Marcia, a seriously mentally ill woman with a meth habit sentenced to the minimum mandatory 27 months in prison for prostitution was already deemed by society as disposable. She was therefore easily ignored by numerous prison officers as she pleaded for water and relief from the sun for four hours. She was ultimately found collapsed in her own feces, with second degree burns on her body, her organs failing, and her body exceeding the 108 degrees the thermometer would record. 16 officers and staff were disciplined for her death, but no one was ever prosecuted for her homicide. Her story is here.
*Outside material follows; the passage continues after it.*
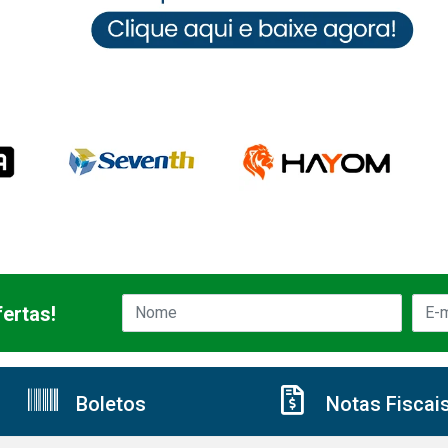
ertas!
Boletos
Notas Fiscai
Marcia's death and this blog compelled me to work for the next 5 1/2 years to document and challenge the prison industrial complex in AZ, most specifically as manifested in the Arizona Department of Corrections. I corresponded with over 1,000 prisoners in that time, as well as many of their loved ones, offering all what resources I could find for fighting the AZ DOC themselves - most regarding their health or matters of personal safety.

I also began to work with the survivors of prison violence, as I often heard from the loved ones of the dead, and learned their stories. During that time I memorialized the Ghosts of Jan Brewer - state prisoners under her regime who were lost to neglect, suicide or violence - across the city's sidewalks in large chalk murals. Some of that art is here.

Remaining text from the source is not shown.